> _Directions for this task_:
Print, from the listing below, the lines starting at the line containing "ort, donde se" and ending at the line containing "Coco com Ameixa", exactly as they stand, and print nothing else.

> _Entries shown_:
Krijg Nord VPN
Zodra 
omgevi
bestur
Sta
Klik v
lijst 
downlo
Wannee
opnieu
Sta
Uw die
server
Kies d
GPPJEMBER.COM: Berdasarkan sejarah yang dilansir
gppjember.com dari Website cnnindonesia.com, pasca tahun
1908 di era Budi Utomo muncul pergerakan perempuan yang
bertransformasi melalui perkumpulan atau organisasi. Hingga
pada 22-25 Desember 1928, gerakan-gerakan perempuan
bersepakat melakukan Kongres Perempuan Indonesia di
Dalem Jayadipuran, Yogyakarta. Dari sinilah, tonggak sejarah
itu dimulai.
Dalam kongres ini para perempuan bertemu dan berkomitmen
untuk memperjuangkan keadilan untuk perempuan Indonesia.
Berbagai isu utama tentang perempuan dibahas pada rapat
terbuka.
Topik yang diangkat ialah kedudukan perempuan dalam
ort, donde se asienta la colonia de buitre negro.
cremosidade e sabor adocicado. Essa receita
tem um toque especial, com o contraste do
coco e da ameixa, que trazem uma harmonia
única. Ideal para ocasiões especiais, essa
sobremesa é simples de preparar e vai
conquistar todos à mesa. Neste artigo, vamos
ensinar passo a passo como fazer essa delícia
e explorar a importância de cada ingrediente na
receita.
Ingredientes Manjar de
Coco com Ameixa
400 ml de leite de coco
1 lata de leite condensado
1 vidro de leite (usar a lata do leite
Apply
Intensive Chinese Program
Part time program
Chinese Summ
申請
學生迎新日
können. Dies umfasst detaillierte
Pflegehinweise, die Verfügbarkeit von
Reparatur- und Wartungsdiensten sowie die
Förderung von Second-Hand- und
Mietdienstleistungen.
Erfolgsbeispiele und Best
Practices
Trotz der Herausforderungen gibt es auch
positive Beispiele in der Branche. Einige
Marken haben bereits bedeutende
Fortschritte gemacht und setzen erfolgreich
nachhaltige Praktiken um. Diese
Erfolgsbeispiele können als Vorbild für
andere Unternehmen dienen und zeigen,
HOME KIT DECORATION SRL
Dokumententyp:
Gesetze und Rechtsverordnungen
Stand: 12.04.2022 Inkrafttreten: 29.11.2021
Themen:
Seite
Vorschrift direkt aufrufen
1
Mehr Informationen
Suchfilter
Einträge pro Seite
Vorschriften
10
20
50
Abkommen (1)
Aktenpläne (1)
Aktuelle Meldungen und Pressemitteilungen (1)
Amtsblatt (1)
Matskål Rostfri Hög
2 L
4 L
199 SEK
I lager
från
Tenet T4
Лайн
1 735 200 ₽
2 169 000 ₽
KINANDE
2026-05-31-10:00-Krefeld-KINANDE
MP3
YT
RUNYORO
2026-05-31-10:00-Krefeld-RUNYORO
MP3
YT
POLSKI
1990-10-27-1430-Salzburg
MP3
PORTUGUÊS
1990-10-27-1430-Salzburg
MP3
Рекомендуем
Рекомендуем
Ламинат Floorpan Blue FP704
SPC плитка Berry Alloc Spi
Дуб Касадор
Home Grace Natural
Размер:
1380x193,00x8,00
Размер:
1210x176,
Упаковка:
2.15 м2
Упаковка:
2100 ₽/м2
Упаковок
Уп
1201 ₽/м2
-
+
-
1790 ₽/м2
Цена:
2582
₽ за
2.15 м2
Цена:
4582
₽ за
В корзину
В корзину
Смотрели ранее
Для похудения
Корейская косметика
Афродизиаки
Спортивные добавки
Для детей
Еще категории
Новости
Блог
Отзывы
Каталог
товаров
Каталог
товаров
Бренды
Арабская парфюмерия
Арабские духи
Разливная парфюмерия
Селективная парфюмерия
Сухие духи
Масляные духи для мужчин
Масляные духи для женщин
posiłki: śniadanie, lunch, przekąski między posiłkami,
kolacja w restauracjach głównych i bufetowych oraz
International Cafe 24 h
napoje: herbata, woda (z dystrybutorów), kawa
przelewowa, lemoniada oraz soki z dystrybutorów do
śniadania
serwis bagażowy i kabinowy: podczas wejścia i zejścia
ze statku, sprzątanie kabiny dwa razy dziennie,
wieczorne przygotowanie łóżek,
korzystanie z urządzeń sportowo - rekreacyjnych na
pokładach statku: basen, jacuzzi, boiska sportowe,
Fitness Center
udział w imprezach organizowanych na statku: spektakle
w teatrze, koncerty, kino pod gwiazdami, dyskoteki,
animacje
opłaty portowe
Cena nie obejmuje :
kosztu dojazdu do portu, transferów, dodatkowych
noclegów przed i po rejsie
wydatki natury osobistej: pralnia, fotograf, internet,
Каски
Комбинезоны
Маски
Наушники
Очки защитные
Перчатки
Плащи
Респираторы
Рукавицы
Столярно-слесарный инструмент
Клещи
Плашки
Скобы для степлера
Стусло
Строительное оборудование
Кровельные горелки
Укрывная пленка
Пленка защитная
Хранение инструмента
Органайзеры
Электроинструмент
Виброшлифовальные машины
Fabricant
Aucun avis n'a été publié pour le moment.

> _Exercise answer_:
ort, donde se asienta la colonia de buitre negro.
cremosidade e sabor adocicado. Essa receita
tem um toque especial, com o contraste do
coco e da ameixa, que trazem uma harmonia
única. Ideal para ocasiões especiais, essa
sobremesa é simples de preparar e vai
conquistar todos à mesa. Neste artigo, vamos
ensinar passo a passo como fazer essa delícia
e explorar a importância de cada ingrediente na
receita.
Ingredientes Manjar de
Coco com Ameixa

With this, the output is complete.